In a research note published Sept. 5, analysts at Morgan Stanley said they expect the ride-hail giants to fight AB5 if it passes with lobbying and litigation, delaying enforcement of the law and “any material fundamental impact” from the bill until 2021. If and when that impact occurred, the analysts said they expected Uber to pass the bulk of increased costs along to consumers, leading to fare increases of around 25%. They estimate that could cause global ride-hail bookings to fall by 1% to 2%, and 5% to 9% if similar legislation were adopted nationally.
Lyft late last month released a report from Beacon Economics, a consulting firm, that said reclassifying drivers as employees could mean the company could require as many as 300,673 fewer drivers. The report, prepared by Beacon Economics, relies heavily on previous research (pdf) co-authored by economists at Uber.
“We are working on a solution that provides drivers with strong protections that include an earnings guarantee, a system of worker-directed portable benefits, and first-of-its kind industry-wide sectoral bargaining, without jeopardizing the flexibility drivers tell us they value so much,” Adrian Durbin, a Lyft spokesman, said in an emailed statement. Sectoral bargaining is a form of collective bargaining favored by politicians including Bernie Sanders that aims to change workplace policies across an entire industry or sector rather than at the individual company level.

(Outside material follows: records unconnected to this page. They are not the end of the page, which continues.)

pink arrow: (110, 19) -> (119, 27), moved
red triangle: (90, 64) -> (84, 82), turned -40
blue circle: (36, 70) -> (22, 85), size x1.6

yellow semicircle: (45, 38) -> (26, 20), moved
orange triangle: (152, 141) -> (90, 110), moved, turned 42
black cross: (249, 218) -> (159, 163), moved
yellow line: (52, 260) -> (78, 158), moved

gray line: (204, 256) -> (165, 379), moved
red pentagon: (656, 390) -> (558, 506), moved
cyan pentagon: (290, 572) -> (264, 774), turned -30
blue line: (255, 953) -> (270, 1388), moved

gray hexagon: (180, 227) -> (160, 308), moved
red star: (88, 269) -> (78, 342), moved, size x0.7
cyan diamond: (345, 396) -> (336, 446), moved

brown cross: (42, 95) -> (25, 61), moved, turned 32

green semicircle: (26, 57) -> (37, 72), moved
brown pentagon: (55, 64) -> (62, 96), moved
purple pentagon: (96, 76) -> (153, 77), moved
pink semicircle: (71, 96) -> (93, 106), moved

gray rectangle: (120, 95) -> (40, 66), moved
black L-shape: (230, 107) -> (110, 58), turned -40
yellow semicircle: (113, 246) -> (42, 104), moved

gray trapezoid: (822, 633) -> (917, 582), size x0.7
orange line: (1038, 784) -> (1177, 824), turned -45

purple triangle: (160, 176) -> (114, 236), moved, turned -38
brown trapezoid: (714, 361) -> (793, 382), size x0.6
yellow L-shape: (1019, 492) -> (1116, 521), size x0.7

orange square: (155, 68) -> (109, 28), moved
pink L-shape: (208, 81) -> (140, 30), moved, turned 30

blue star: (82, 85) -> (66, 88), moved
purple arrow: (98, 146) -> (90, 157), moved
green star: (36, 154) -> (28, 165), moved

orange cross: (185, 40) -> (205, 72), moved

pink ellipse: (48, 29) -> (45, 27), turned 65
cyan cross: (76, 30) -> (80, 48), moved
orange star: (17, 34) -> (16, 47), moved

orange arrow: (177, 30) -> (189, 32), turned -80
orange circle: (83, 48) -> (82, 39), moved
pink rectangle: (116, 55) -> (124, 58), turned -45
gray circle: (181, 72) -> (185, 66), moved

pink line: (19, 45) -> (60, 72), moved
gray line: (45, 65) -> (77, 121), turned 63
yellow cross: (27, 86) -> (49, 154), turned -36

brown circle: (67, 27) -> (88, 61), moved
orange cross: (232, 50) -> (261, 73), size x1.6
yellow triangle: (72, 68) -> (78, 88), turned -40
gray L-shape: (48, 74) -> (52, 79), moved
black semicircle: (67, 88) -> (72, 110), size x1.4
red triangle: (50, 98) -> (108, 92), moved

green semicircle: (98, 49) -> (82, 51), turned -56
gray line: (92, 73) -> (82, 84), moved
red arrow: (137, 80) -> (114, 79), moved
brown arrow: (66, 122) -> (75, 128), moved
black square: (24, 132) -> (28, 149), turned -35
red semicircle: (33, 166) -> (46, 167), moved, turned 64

Uber has repeatedly said if drivers were employees, it would “likely have to exert more control over drivers” and “would likely hire far fewer drivers than we currently support.” As much as that sounds like a threat, it also may be the truth. A 2017 economics paper co-authored by Uber researchers and John Horton of NYU argued Uber could do little to raise fares so long as it maintained an open market where drivers could come on and off as they pleased. The logical inversion was that for Uber to raise wages, it would have to close the market, limiting the number of drivers who could come on at any given time, and the hours they could work.
This is already proving the case in New York City, the only metro area to have set a pay floor for ride-hail drivers. After the pay floor took effect, both Lyft and Uber stopped accepting new drivers. Lyft also started giving priority to certain drivers, such as those who maintained especially high acceptance rates or who rented their vehicles directly from its Express Drive program, forcing other drivers off the road when demand is low.
It’s not so crazy to think that if and when AB5 becomes law, something similar could happen in California. That could anger gig workers who find themselves out of jobs, so to speak, if the platforms they depend on tighten their work requirements and offer fewer work slots. Any ballot initiative companies like Uber and Lyft end up pursuing will likely attempt to portray AB5 as a misguided policy choice that hurts workers more than it helps them, and that punishes consumers with higher prices, in hopes of swinging voters to their side and gaining an exemption from the legislation.